What is expected: All the data below should be printed again without a single difference.

Segment Start: Input material

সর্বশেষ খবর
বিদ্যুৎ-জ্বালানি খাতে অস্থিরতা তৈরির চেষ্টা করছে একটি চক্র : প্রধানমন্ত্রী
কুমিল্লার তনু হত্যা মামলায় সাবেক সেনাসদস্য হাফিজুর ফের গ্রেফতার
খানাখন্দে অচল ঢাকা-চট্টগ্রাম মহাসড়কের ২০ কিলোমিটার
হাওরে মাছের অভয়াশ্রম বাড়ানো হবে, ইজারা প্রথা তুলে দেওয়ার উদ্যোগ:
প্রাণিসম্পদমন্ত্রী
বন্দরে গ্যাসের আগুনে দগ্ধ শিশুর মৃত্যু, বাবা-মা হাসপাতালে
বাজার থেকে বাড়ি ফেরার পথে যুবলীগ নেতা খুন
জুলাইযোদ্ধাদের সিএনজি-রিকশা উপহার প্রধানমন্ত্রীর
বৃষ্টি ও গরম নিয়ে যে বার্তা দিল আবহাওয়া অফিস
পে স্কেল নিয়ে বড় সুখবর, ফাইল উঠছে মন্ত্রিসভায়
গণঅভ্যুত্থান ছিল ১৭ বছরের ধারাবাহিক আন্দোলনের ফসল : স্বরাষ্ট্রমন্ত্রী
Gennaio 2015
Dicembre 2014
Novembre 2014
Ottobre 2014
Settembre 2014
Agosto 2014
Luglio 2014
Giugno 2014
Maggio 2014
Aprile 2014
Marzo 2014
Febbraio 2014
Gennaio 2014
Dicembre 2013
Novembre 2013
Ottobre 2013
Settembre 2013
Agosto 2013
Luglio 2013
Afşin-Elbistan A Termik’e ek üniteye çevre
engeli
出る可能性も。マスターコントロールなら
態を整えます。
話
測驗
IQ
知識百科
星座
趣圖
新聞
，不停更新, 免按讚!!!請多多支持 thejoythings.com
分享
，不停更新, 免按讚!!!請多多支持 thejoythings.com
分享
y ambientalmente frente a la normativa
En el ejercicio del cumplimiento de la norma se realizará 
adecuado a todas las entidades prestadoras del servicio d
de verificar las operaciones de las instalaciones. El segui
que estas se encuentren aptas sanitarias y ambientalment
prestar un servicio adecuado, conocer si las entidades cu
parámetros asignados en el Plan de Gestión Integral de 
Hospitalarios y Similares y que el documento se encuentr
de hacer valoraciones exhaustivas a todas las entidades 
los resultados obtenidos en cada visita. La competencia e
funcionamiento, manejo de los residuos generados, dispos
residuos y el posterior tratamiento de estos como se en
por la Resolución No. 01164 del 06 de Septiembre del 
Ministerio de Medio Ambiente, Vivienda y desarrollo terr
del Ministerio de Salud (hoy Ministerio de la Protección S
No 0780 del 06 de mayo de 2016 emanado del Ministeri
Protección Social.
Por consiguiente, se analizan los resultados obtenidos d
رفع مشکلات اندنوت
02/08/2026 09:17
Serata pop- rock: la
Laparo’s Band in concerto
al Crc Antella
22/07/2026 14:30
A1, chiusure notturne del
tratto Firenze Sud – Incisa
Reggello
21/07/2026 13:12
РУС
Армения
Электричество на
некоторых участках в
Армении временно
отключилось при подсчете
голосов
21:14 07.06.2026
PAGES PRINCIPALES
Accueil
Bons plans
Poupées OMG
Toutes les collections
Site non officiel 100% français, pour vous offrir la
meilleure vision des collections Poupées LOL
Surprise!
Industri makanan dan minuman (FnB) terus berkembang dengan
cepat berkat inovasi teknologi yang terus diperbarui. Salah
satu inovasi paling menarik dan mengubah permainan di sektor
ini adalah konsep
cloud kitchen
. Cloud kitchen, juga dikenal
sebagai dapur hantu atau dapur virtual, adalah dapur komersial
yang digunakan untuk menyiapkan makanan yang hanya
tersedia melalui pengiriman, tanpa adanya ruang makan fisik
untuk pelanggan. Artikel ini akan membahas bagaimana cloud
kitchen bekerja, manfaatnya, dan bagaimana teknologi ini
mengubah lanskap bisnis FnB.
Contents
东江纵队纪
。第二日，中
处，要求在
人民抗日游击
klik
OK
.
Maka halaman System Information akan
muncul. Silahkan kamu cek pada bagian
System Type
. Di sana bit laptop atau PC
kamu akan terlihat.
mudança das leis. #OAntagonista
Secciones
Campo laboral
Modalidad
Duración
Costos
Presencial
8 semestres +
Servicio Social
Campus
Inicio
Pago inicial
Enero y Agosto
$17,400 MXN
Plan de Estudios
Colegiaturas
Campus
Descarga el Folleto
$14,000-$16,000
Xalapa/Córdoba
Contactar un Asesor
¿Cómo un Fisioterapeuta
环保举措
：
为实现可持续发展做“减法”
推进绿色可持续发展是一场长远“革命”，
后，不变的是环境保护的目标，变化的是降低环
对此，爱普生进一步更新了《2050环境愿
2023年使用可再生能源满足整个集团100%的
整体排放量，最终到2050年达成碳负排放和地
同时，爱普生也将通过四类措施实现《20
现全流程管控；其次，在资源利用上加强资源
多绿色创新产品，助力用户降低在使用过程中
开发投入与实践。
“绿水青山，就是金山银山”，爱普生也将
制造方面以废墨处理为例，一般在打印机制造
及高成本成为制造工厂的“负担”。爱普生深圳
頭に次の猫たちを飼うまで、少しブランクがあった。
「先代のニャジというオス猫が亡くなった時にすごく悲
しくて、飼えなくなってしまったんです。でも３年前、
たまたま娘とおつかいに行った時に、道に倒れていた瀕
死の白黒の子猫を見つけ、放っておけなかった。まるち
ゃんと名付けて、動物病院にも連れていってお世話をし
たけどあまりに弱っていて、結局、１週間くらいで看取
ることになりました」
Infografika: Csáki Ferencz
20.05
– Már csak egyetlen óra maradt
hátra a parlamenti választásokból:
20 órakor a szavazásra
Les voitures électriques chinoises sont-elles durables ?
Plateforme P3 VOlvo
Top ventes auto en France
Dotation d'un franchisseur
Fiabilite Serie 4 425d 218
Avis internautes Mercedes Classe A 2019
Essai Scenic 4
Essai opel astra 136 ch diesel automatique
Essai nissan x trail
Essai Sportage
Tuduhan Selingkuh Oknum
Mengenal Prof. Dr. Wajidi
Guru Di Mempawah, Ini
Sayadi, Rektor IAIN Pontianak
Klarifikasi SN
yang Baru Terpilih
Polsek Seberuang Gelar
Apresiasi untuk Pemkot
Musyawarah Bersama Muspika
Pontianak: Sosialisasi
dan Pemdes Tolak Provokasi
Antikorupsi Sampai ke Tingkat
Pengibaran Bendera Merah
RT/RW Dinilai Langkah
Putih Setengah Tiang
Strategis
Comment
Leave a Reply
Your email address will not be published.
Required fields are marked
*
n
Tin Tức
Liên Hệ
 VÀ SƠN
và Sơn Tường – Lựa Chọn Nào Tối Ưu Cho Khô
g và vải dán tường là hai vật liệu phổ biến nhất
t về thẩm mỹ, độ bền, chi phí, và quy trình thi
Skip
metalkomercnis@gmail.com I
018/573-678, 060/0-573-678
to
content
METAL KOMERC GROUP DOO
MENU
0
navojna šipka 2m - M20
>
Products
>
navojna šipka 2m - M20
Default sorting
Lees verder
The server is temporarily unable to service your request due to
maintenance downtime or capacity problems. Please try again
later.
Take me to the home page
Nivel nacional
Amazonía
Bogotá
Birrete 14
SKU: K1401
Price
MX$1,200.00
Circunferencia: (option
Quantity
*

Segment End: Input material

Solution to the problem:
সর্বশেষ খবর
বিদ্যুৎ-জ্বালানি খাতে অস্থিরতা তৈরির চেষ্টা করছে একটি চক্র : প্রধানমন্ত্রী
কুমিল্লার তনু হত্যা মামলায় সাবেক সেনাসদস্য হাফিজুর ফের গ্রেফতার
খানাখন্দে অচল ঢাকা-চট্টগ্রাম মহাসড়কের ২০ কিলোমিটার
হাওরে মাছের অভয়াশ্রম বাড়ানো হবে, ইজারা প্রথা তুলে দেওয়ার উদ্যোগ:
প্রাণিসম্পদমন্ত্রী
বন্দরে গ্যাসের আগুনে দগ্ধ শিশুর মৃত্যু, বাবা-মা হাসপাতালে
বাজার থেকে বাড়ি ফেরার পথে যুবলীগ নেতা খুন
জুলাইযোদ্ধাদের সিএনজি-রিকশা উপহার প্রধানমন্ত্রীর
বৃষ্টি ও গরম নিয়ে যে বার্তা দিল আবহাওয়া অফিস
পে স্কেল নিয়ে বড় সুখবর, ফাইল উঠছে মন্ত্রিসভায়
গণঅভ্যুত্থান ছিল ১৭ বছরের ধারাবাহিক আন্দোলনের ফসল : স্বরাষ্ট্রমন্ত্রী
Gennaio 2015
Dicembre 2014
Novembre 2014
Ottobre 2014
Settembre 2014
Agosto 2014
Luglio 2014
Giugno 2014
Maggio 2014
Aprile 2014
Marzo 2014
Febbraio 2014
Gennaio 2014
Dicembre 2013
Novembre 2013
Ottobre 2013
Settembre 2013
Agosto 2013
Luglio 2013
Afşin-Elbistan A Termik’e ek üniteye çevre
engeli
出る可能性も。マスターコントロールなら
態を整えます。
話
測驗
IQ
知識百科
星座
趣圖
新聞
，不停更新, 免按讚!!!請多多支持 thejoythings.com
分享
，不停更新, 免按讚!!!請多多支持 thejoythings.com
分享
y ambientalmente frente a la normativa
En el ejercicio del cumplimiento de la norma se realizará 
adecuado a todas las entidades prestadoras del servicio d
de verificar las operaciones de las instalaciones. El segui
que estas se encuentren aptas sanitarias y ambientalment
prestar un servicio adecuado, conocer si las entidades cu
parámetros asignados en el Plan de Gestión Integral de 
Hospitalarios y Similares y que el documento se encuentr
de hacer valoraciones exhaustivas a todas las entidades 
los resultados obtenidos en cada visita. La competencia e
funcionamiento, manejo de los residuos generados, dispos
residuos y el posterior tratamiento de estos como se en
por la Resolución No. 01164 del 06 de Septiembre del 
Ministerio de Medio Ambiente, Vivienda y desarrollo terr
del Ministerio de Salud (hoy Ministerio de la Protección S
No 0780 del 06 de mayo de 2016 emanado del Ministeri
Protección Social.
Por consiguiente, se analizan los resultados obtenidos d
رفع مشکلات اندنوت
02/08/2026 09:17
Serata pop- rock: la
Laparo’s Band in concerto
al Crc Antella
22/07/2026 14:30
A1, chiusure notturne del
tratto Firenze Sud – Incisa
Reggello
21/07/2026 13:12
РУС
Армения
Электричество на
некоторых участках в
Армении временно
отключилось при подсчете
голосов
21:14 07.06.2026
PAGES PRINCIPALES
Accueil
Bons plans
Poupées OMG
Toutes les collections
Site non officiel 100% français, pour vous offrir la
meilleure vision des collections Poupées LOL
Surprise!
Industri makanan dan minuman (FnB) terus berkembang dengan
cepat berkat inovasi teknologi yang terus diperbarui. Salah
satu inovasi paling menarik dan mengubah permainan di sektor
ini adalah konsep
cloud kitchen
. Cloud kitchen, juga dikenal
sebagai dapur hantu atau dapur virtual, adalah dapur komersial
yang digunakan untuk menyiapkan makanan yang hanya
tersedia melalui pengiriman, tanpa adanya ruang makan fisik
untuk pelanggan. Artikel ini akan membahas bagaimana cloud
kitchen bekerja, manfaatnya, dan bagaimana teknologi ini
mengubah lanskap bisnis FnB.
Contents
东江纵队纪
。第二日，中
处，要求在
人民抗日游击
klik
OK
.
Maka halaman System Information akan
muncul. Silahkan kamu cek pada bagian
System Type
. Di sana bit laptop atau PC
kamu akan terlihat.
mudança das leis. #OAntagonista
Secciones
Campo laboral
Modalidad
Duración
Costos
Presencial
8 semestres +
Servicio Social
Campus
Inicio
Pago inicial
Enero y Agosto
$17,400 MXN
Plan de Estudios
Colegiaturas
Campus
Descarga el Folleto
$14,000-$16,000
Xalapa/Córdoba
Contactar un Asesor
¿Cómo un Fisioterapeuta
环保举措
：
为实现可持续发展做“减法”
推进绿色可持续发展是一场长远“革命”，
后，不变的是环境保护的目标，变化的是降低环
对此，爱普生进一步更新了《2050环境愿
2023年使用可再生能源满足整个集团100%的
整体排放量，最终到2050年达成碳负排放和地
同时，爱普生也将通过四类措施实现《20
现全流程管控；其次，在资源利用上加强资源
多绿色创新产品，助力用户降低在使用过程中
开发投入与实践。
“绿水青山，就是金山银山”，爱普生也将
制造方面以废墨处理为例，一般在打印机制造
及高成本成为制造工厂的“负担”。爱普生深圳
頭に次の猫たちを飼うまで、少しブランクがあった。
「先代のニャジというオス猫が亡くなった時にすごく悲
しくて、飼えなくなってしまったんです。でも３年前、
たまたま娘とおつかいに行った時に、道に倒れていた瀕
死の白黒の子猫を見つけ、放っておけなかった。まるち
ゃんと名付けて、動物病院にも連れていってお世話をし
たけどあまりに弱っていて、結局、１週間くらいで看取
ることになりました」
Infografika: Csáki Ferencz
20.05
– Már csak egyetlen óra maradt
hátra a parlamenti választásokból:
20 órakor a szavazásra
Les voitures électriques chinoises sont-elles durables ?
Plateforme P3 VOlvo
Top ventes auto en France
Dotation d'un franchisseur
Fiabilite Serie 4 425d 218
Avis internautes Mercedes Classe A 2019
Essai Scenic 4
Essai opel astra 136 ch diesel automatique
Essai nissan x trail
Essai Sportage
Tuduhan Selingkuh Oknum
Mengenal Prof. Dr. Wajidi
Guru Di Mempawah, Ini
Sayadi, Rektor IAIN Pontianak
Klarifikasi SN
yang Baru Terpilih
Polsek Seberuang Gelar
Apresiasi untuk Pemkot
Musyawarah Bersama Muspika
Pontianak: Sosialisasi
dan Pemdes Tolak Provokasi
Antikorupsi Sampai ke Tingkat
Pengibaran Bendera Merah
RT/RW Dinilai Langkah
Putih Setengah Tiang
Strategis
Comment
Leave a Reply
Your email address will not be published.
Required fields are marked
*
n
Tin Tức
Liên Hệ
 VÀ SƠN
và Sơn Tường – Lựa Chọn Nào Tối Ưu Cho Khô
g và vải dán tường là hai vật liệu phổ biến nhất
t về thẩm mỹ, độ bền, chi phí, và quy trình thi
Skip
metalkomercnis@gmail.com I
018/573-678, 060/0-573-678
to
content
METAL KOMERC GROUP DOO
MENU
0
navojna šipka 2m - M20
>
Products
>
navojna šipka 2m - M20
Default sorting
Lees verder
The server is temporarily unable to service your request due to
maintenance downtime or capacity problems. Please try again
later.
Take me to the home page
Nivel nacional
Amazonía
Bogotá
Birrete 14
SKU: K1401
Price
MX$1,200.00
Circunferencia: (option
Quantity
*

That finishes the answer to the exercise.